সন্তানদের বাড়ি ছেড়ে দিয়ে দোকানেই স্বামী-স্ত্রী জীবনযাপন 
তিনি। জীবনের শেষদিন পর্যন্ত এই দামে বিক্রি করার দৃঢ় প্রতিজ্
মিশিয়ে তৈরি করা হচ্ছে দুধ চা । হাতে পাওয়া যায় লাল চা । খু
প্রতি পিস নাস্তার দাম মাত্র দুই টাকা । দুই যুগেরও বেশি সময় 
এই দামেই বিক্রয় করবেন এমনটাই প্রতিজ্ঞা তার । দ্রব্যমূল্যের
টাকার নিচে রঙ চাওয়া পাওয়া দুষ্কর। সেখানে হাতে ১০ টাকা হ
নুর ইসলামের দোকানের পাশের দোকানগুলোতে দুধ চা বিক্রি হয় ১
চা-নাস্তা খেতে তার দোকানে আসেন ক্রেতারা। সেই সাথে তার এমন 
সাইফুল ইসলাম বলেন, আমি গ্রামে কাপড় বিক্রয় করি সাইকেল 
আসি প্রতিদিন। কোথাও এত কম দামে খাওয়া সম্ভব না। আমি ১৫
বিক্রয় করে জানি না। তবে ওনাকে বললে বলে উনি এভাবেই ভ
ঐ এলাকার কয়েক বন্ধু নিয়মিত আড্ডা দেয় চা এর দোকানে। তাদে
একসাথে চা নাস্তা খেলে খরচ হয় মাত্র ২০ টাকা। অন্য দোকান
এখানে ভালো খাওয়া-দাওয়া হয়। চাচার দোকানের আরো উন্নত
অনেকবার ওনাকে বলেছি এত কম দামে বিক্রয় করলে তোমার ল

Exercise prompt:
Once you have read the material above, write all of it out again exactly.

Answer area:
সন্তানদের বাড়ি ছেড়ে দিয়ে দোকানেই স্বামী-স্ত্রী জীবনযাপন 
তিনি। জীবনের শেষদিন পর্যন্ত এই দামে বিক্রি করার দৃঢ় প্রতিজ্
মিশিয়ে তৈরি করা হচ্ছে দুধ চা । হাতে পাওয়া যায় লাল চা । খু
প্রতি পিস নাস্তার দাম মাত্র দুই টাকা । দুই যুগেরও বেশি সময় 
এই দামেই বিক্রয় করবেন এমনটাই প্রতিজ্ঞা তার । দ্রব্যমূল্যের
টাকার নিচে রঙ চাওয়া পাওয়া দুষ্কর। সেখানে হাতে ১০ টাকা হ
নুর ইসলামের দোকানের পাশের দোকানগুলোতে দুধ চা বিক্রি হয় ১
চা-নাস্তা খেতে তার দোকানে আসেন ক্রেতারা। সেই সাথে তার এমন 
সাইফুল ইসলাম বলেন, আমি গ্রামে কাপড় বিক্রয় করি সাইকেল 
আসি প্রতিদিন। কোথাও এত কম দামে খাওয়া সম্ভব না। আমি ১৫
বিক্রয় করে জানি না। তবে ওনাকে বললে বলে উনি এভাবেই ভ
ঐ এলাকার কয়েক বন্ধু নিয়মিত আড্ডা দেয় চা এর দোকানে। তাদে
একসাথে চা নাস্তা খেলে খরচ হয় মাত্র ২০ টাকা। অন্য দোকান
এখানে ভালো খাওয়া-দাওয়া হয়। চাচার দোকানের আরো উন্নত
অনেকবার ওনাকে বলেছি এত কম দামে বিক্রয় করলে তোমার ল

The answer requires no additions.